Tal y como recomiendan las directrices actuales, los preparados de fentanilo se utilizan principalmente [7–9]. Debido a su lipofilia, se absorben rápidamente por vía transmucosa o intranasal y atraviesan rápidamente la barrera hematoencefálica. Como resultado, inundan rápidamente la sangre, alcanzan altos niveles plasmáticos y tienen una potente potencia analgésica unas 100 veces superior a la de la morfina [10,11]. El fentanilo de acción rápida puede aplicarse de diferentes maneras. El inicio de acción más rápido, de sólo 5 a 10 minutos, lo muestran los aerosoles nasales. En el caso de los comprimidos sublinguales y bucales (película), el inicio de la acción se sitúa entre 10 y 15 minutos. El citrato de fentanilo transmucoso oral es la forma de administración que requiere más tiempo, de 15 a 30 minutos [6–8].
Literatura:
- Überall MA: DGS practice guideline tumour-related breakthrough pain version 2.0; 2013; www.DGS-PraxisLeitlinien.de (última consulta: 10.05.2020).
- Fortner BV, et al: Descripción y predictores de los costes directos e indirectos del dolor declarados por pacientes con cáncer. J Pain Symptom Manage. 2003; 25(1): 9-18.5.
- Portenoy RK, et al: Dolor irruptivo en pacientes que viven en la comunidad con dolor oncológico y dolor no oncológico, parte 2: impacto en la función, el estado de ánimo y la calidad de vida. J Opioid Manag. 2010; 6(2): 109-116.

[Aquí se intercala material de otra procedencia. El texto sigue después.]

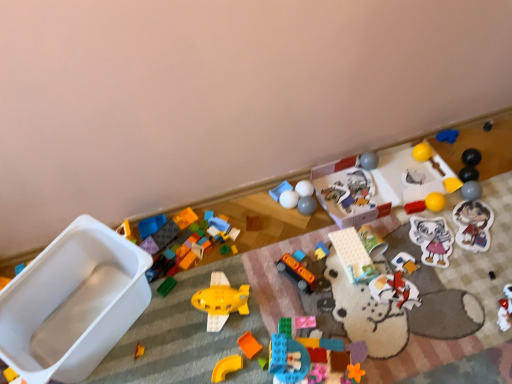 The image size is (512, 384). What are the coordinates of `free space between rubber duck at center, which ranks as the eleventh toy in right-to-left order, and white plastic container at left, which is the 1th toy in left-to-right order` in the screenshot? It's located at (192, 307).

- Portenoy RK, et al: Dolor irruptivo: características e impacto en pacientes con dolor oncológico. Dolor. 1999; 81(1-2): 129-134.
- Greco MT, et al: Epidemiología y patrón de atención del dolor irruptivo por cáncer en una muestra longitudinal de pacientes con cáncer: resultados del Cancer Pain Out-come Research Group. Clin J Pain. 2011; 27(1): 9-18.
- Vellucci R, et al: Qué hacer, y qué no hacer, al diagnosticar y tratar el dolor irruptivo por cáncer (DICC): opinión de expertos. Drogas. 2016; 76: 315-330.
- Bornemann-Cimenti H, et al.: Fentanilo para el tratamiento del dolor irruptivo relacionado con tumores. Dtsch Arztebl Int. 2013; 110(16): 271-277.
- Mercadante S, et al: Dolor irruptivo y su tratamiento: revisión crítica y recomendaciones del grupo de expertos de la IOPS (Encuesta Italiana sobre Dolor Oncológico). Cáncer Sup-port Care. 2016; 24(2): 961-968.
- Davies AN, et al: Tratamiento del dolor irruptivo por cáncer (DICC): una revisión de las directrices internacionales y nacionales. BMJ Support Palliat Care. 2018; 8(3): 241-249.
- Corli O, Roberto A: Diferencias farmacológicas y clínicas entre las formulaciones transmu-cosales fentanilo para el tratamiento del dolor irruptivo por cáncer : un artículo de revisión. Minerva Anestesiol. 2014; 80(10): 1123-1134.
- Kuip EJM, et al: Una revisión de los factores que explican la variabilidad en la farmacocinética del fentanilo; centrada en las implicaciones para los pacientes con cáncer. Br J Clin Pharmacol. 2017; 83(2): 294-313.